Thousands of pieces of plastic and litter have washed up in Stanley, after days of heavy rain caused the river to burst its banks.
Local groups are calling for action after the high water levels showed the extent of litter at Stanley Ferry trash screen, which protects the nearby aqueduct.
Paul Dainton, head of local community group RATS (Residents Against Toxic Scheme), said work needed to be done to prevent plastic and litter finding its way into the river.
He said: “While MPs and local politicians continue to claim action over climate change and plastic in the streams, rivers and oceans, we in Wakefield suffer one of the worst polluted rivers in the UK.
“Everybody is going on about the environment and plastics in the river and yet nobody will take responsibility.
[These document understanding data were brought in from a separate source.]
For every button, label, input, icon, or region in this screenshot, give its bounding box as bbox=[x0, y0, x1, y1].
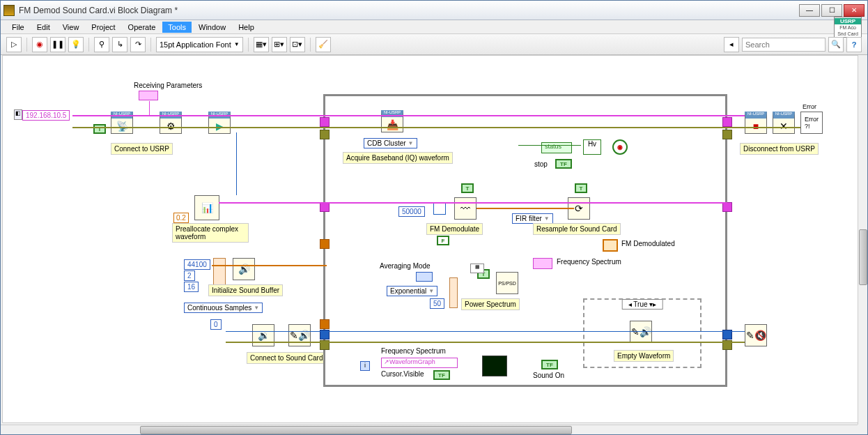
const-2[interactable]: 2 bbox=[184, 270, 195, 281]
case-selector[interactable]: ◂ True ▾▸ bbox=[622, 299, 663, 310]
tunnel-pink-left bbox=[320, 117, 330, 127]
label-cursor-visible: Cursor.Visible bbox=[381, 370, 424, 378]
label-sound-on: Sound On bbox=[533, 372, 564, 379]
label-resample: Resample for Sound Card bbox=[533, 223, 621, 235]
cdb-cluster-ring[interactable]: CDB Cluster▼ bbox=[364, 138, 417, 148]
shift-reg-orange-left bbox=[320, 319, 330, 329]
true-const-3[interactable]: T bbox=[575, 183, 587, 193]
power-spectrum-vi[interactable]: PS/PSD bbox=[496, 272, 518, 294]
maximize-button[interactable]: ☐ bbox=[821, 4, 842, 17]
sound-output-configure-vi[interactable]: 🔊 bbox=[233, 258, 255, 280]
false-const[interactable]: F bbox=[437, 236, 449, 245]
true-const-2[interactable]: T bbox=[461, 183, 474, 193]
shift-reg-pink-right bbox=[722, 202, 732, 212]
stop-control-terminal[interactable]: TF bbox=[555, 159, 572, 169]
waveform-wire bbox=[219, 202, 727, 204]
help-button[interactable]: ? bbox=[846, 37, 862, 52]
vertical-scrollbar[interactable] bbox=[858, 55, 867, 425]
fm-demodulate-vi[interactable]: 〰 bbox=[454, 197, 476, 220]
menu-tools[interactable]: Tools bbox=[162, 22, 192, 33]
label-power-spectrum: Power Spectrum bbox=[461, 298, 520, 310]
bundle-avg[interactable] bbox=[449, 277, 458, 308]
while-loop[interactable]: NI-USRP📥 CDB Cluster▼ Acquire Baseband (… bbox=[323, 94, 727, 387]
receiving-params-terminal[interactable] bbox=[139, 91, 158, 100]
status-unbundle[interactable]: status bbox=[541, 142, 572, 153]
exponential-ring[interactable]: Exponential▼ bbox=[387, 286, 437, 296]
case-structure[interactable]: ◂ True ▾▸ ✎🔊 Empty Waveform bbox=[583, 298, 702, 368]
fir-filter-ring[interactable]: FIR filter▼ bbox=[512, 213, 553, 224]
tunnel-olive-right bbox=[722, 130, 732, 139]
search-input[interactable] bbox=[742, 38, 826, 52]
cleanup-button[interactable]: 🧹 bbox=[316, 37, 331, 52]
reorder-button[interactable]: ⊡▾ bbox=[290, 37, 305, 52]
pause-button[interactable]: ❚❚ bbox=[50, 37, 65, 52]
ip-constant[interactable]: 192.168.10.5 bbox=[22, 110, 70, 121]
label-empty-waveform: Empty Waveform bbox=[614, 350, 674, 362]
usrp-fetch-vi[interactable]: NI-USRP📥 bbox=[381, 110, 403, 132]
sound-output-task-vi[interactable]: 🔉 bbox=[252, 324, 274, 346]
menu-project[interactable]: Project bbox=[86, 22, 121, 33]
menu-file[interactable]: File bbox=[6, 22, 30, 33]
distribute-button[interactable]: ⊞▾ bbox=[272, 37, 287, 52]
menu-edit[interactable]: Edit bbox=[31, 22, 56, 33]
search-button[interactable]: 🔍 bbox=[828, 37, 844, 52]
window-title: FM Demod Sound Card.vi Block Diagram * bbox=[19, 6, 799, 15]
avg-mode-const[interactable] bbox=[416, 272, 433, 282]
tunnel-pink-right bbox=[722, 117, 732, 127]
shift-reg-pink-left bbox=[320, 202, 330, 212]
label-acquire: Acquire Baseband (IQ) waveform bbox=[343, 152, 453, 164]
const-50[interactable]: 50 bbox=[430, 298, 444, 309]
step-into-button[interactable]: ↳ bbox=[112, 37, 127, 52]
error-handler-vi[interactable]: Error?! bbox=[800, 112, 823, 134]
const-0[interactable]: 0 bbox=[210, 319, 222, 330]
fm-demodulated-indicator[interactable] bbox=[603, 239, 618, 252]
usrp-abort-vi[interactable]: NI-USRP■ bbox=[745, 112, 767, 134]
menubar: File Edit View Project Operate Tools Win… bbox=[1, 20, 867, 34]
run-button[interactable]: ▷ bbox=[6, 37, 22, 52]
sound-write-vi[interactable]: ✎🔊 bbox=[288, 324, 311, 346]
step-over-button[interactable]: ↷ bbox=[130, 37, 146, 52]
continuous-samples-ring[interactable]: Continuous Samples▼ bbox=[184, 303, 263, 313]
true-const-1[interactable]: T bbox=[93, 124, 106, 134]
label-fm-demodulated: FM Demodulated bbox=[621, 240, 675, 247]
const-16[interactable]: 16 bbox=[184, 282, 199, 292]
menu-view[interactable]: View bbox=[57, 22, 85, 33]
label-init-sound: Initialize Sound Buffer bbox=[208, 284, 283, 296]
font-selector[interactable]: 15pt Application Font▼ bbox=[156, 37, 243, 52]
const-44100[interactable]: 44100 bbox=[184, 259, 210, 270]
minimize-button[interactable]: — bbox=[799, 4, 820, 17]
psd-task-terminal[interactable]: ▦ bbox=[470, 264, 484, 273]
coerce-node[interactable] bbox=[433, 202, 446, 215]
horizontal-scrollbar[interactable] bbox=[1, 425, 858, 434]
hscroll-thumb[interactable] bbox=[140, 426, 572, 434]
const-0-2[interactable]: 0.2 bbox=[173, 213, 189, 223]
menu-help[interactable]: Help bbox=[233, 22, 260, 33]
usrp-close-vi[interactable]: NI-USRP✕ bbox=[773, 112, 795, 134]
retain-wire-button[interactable]: ⚲ bbox=[94, 37, 109, 52]
vscroll-thumb[interactable] bbox=[859, 229, 867, 285]
waveform-graph-property[interactable]: ↗WaveformGraph bbox=[381, 358, 458, 368]
highlight-button[interactable]: 💡 bbox=[68, 37, 84, 52]
stop-terminal[interactable]: ◉ bbox=[612, 139, 628, 155]
session-wire bbox=[72, 115, 745, 116]
label-stop: stop bbox=[534, 160, 548, 168]
prealloc-waveform-vi[interactable]: 📊 bbox=[194, 195, 219, 220]
menu-window[interactable]: Window bbox=[193, 22, 231, 33]
cursor-visible-terminal[interactable]: TF bbox=[433, 370, 450, 380]
close-button[interactable]: ✕ bbox=[844, 4, 865, 17]
waveform-graph-terminal[interactable] bbox=[482, 356, 507, 376]
sound-on-terminal[interactable]: TF bbox=[541, 360, 558, 369]
sound-write-in-case-vi[interactable]: ✎🔊 bbox=[630, 321, 652, 343]
sound-output-clear-vi[interactable]: ✎🔇 bbox=[745, 324, 767, 346]
menu-operate[interactable]: Operate bbox=[123, 22, 162, 33]
freq-spectrum-indicator[interactable] bbox=[533, 258, 552, 269]
label-avg-mode: Averaging Mode bbox=[380, 262, 431, 270]
or-node[interactable]: Hv bbox=[583, 139, 601, 155]
align-button[interactable]: ▦▾ bbox=[254, 37, 269, 52]
label-freq-spec-2: Frequency Spectrum bbox=[381, 347, 446, 355]
const-50000[interactable]: 50000 bbox=[398, 206, 425, 217]
iteration-terminal: i bbox=[360, 361, 370, 371]
abort-button[interactable]: ◉ bbox=[32, 37, 47, 52]
block-diagram-canvas[interactable]: Receiving Parameters 192.168.10.5 ◧ NI-U… bbox=[2, 55, 866, 423]
search-prev-button[interactable]: ◂ bbox=[724, 37, 739, 52]
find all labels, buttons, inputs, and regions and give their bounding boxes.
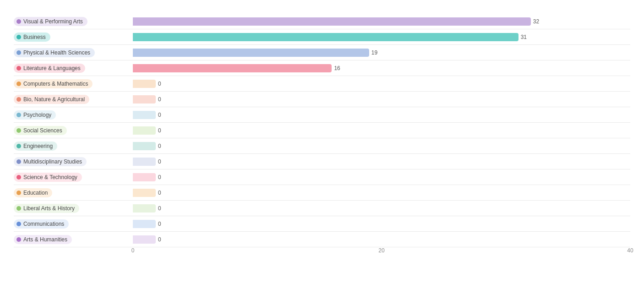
bar-value-label: 0 [158, 127, 161, 134]
bar-row: Science & Technology0 [14, 169, 630, 185]
label-text: Arts & Humanities [23, 236, 67, 243]
bar-fill [133, 142, 156, 150]
bar-fill [133, 126, 156, 135]
bar-container: 0 [133, 235, 630, 244]
bar-label: Arts & Humanities [14, 235, 133, 244]
bar-fill [133, 33, 518, 41]
bar-value-label: 0 [158, 112, 161, 118]
bar-container: 0 [133, 188, 630, 197]
bar-fill [133, 49, 369, 57]
bar-fill [133, 235, 156, 244]
bar-container: 0 [133, 79, 630, 88]
bar-label: Psychology [14, 110, 133, 120]
bar-value-label: 0 [158, 158, 161, 165]
bar-value-label: 0 [158, 236, 161, 243]
label-dot [16, 144, 21, 148]
bar-row: Business31 [14, 29, 630, 45]
label-text: Social Sciences [23, 127, 62, 134]
bar-row: Computers & Mathematics0 [14, 76, 630, 92]
bar-label: Communications [14, 219, 133, 229]
label-dot [16, 50, 21, 55]
bar-label: Engineering [14, 142, 133, 151]
bar-row: Arts & Humanities0 [14, 232, 630, 247]
label-dot [16, 175, 21, 180]
bar-row: Communications0 [14, 216, 630, 232]
label-dot [16, 113, 21, 117]
bar-row: Social Sciences0 [14, 123, 630, 138]
label-text: Communications [23, 221, 64, 227]
bar-value-label: 0 [158, 143, 161, 149]
bar-label: Bio, Nature & Agricultural [14, 95, 133, 104]
label-text: Psychology [23, 112, 51, 118]
bar-container: 0 [133, 142, 630, 151]
bar-row: Psychology0 [14, 107, 630, 123]
label-dot [16, 66, 21, 71]
bar-row: Education0 [14, 185, 630, 201]
x-axis-tick: 40 [627, 247, 633, 254]
x-axis-tick: 0 [131, 247, 135, 254]
bar-fill [133, 17, 531, 26]
label-dot [16, 35, 21, 39]
label-text: Liberal Arts & History [23, 205, 75, 212]
bar-container: 0 [133, 110, 630, 120]
bar-fill [133, 95, 156, 104]
bar-container: 0 [133, 173, 630, 182]
label-dot [16, 97, 21, 102]
bar-value-label: 0 [158, 174, 161, 180]
label-text: Literature & Languages [23, 65, 81, 71]
bar-label: Science & Technology [14, 173, 133, 182]
bar-fill [133, 204, 156, 213]
bar-fill [133, 220, 156, 228]
bar-container: 0 [133, 204, 630, 213]
bar-value-label: 0 [158, 221, 161, 227]
bar-label: Social Sciences [14, 126, 133, 135]
label-text: Computers & Mathematics [23, 81, 88, 87]
label-dot [16, 191, 21, 195]
label-text: Multidisciplinary Studies [23, 158, 82, 165]
bar-label: Literature & Languages [14, 64, 133, 73]
label-dot [16, 128, 21, 133]
bar-row: Engineering0 [14, 138, 630, 154]
bar-fill [133, 173, 156, 181]
bar-value-label: 0 [158, 96, 161, 103]
label-dot [16, 19, 21, 24]
label-dot [16, 222, 21, 226]
bar-fill [133, 80, 156, 88]
label-text: Science & Technology [23, 174, 77, 180]
bar-value-label: 19 [371, 49, 377, 56]
bar-fill [133, 111, 156, 119]
bar-value-label: 0 [158, 205, 161, 212]
bar-row: Literature & Languages16 [14, 60, 630, 76]
bar-value-label: 16 [334, 65, 340, 71]
label-text: Visual & Performing Arts [23, 18, 83, 25]
label-text: Business [23, 34, 46, 40]
bar-container: 31 [133, 33, 630, 42]
bar-label: Business [14, 33, 133, 42]
label-text: Bio, Nature & Agricultural [23, 96, 85, 103]
bar-label: Multidisciplinary Studies [14, 157, 133, 166]
bar-container: 19 [133, 48, 630, 57]
bar-label: Liberal Arts & History [14, 204, 133, 213]
label-dot [16, 237, 21, 242]
bar-value-label: 32 [533, 18, 539, 25]
label-text: Education [23, 190, 48, 196]
bar-container: 0 [133, 95, 630, 104]
bar-row: Bio, Nature & Agricultural0 [14, 92, 630, 107]
label-dot [16, 159, 21, 164]
label-dot [16, 82, 21, 86]
bar-row: Visual & Performing Arts32 [14, 14, 630, 29]
bar-container: 0 [133, 157, 630, 166]
bar-row: Multidisciplinary Studies0 [14, 154, 630, 169]
chart-area: Visual & Performing Arts32Business31Phys… [14, 14, 630, 247]
label-text: Engineering [23, 143, 53, 149]
label-dot [16, 206, 21, 211]
bar-container: 0 [133, 219, 630, 229]
bar-value-label: 0 [158, 81, 161, 87]
x-axis-tick: 20 [378, 247, 384, 254]
bar-fill [133, 158, 156, 166]
bar-fill [133, 189, 156, 197]
bar-label: Education [14, 188, 133, 197]
bar-container: 16 [133, 64, 630, 73]
bar-label: Physical & Health Sciences [14, 48, 133, 57]
label-text: Physical & Health Sciences [23, 49, 90, 56]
It just sickens me.
“Nobody is prepared to accept responsibility whatsoever.
“Never once in 10 years have they ever been to try to sort it out.
“They’ve done nothing and they’re still doing nothing.”
The group say they have photos of pollution at the site going back more than a decade, but have been unable to convince any official bodies to take responsibility.
The depth of the river at Stanley Ferry is not recorded, but measurements taken in Castleford showed that water levels more than doubled between Friday and Sunday, to a peak of 3.54 metres.
Sean McGinley, director for Yorkshire & NE at Canal & River Trust, who are responsible for the river, said: “Devastatingly, our canals and rivers are inadvertently acting as ‘plastics highways’, transporting rubbish from where we live out to sea.
“At Stanley Ferry we face a complex access issue to safely remove the litter accumulated behind the trash screen which protects the aqueduct.
“At the moment river flows are very fast and access to the site needs to be scheduled during the summer months, when water flow is often at is lowest.
“We have a significant project planned for summer 2021 to improve the structure to make maintenance of both the structure easier and the removal of litter and plastics.”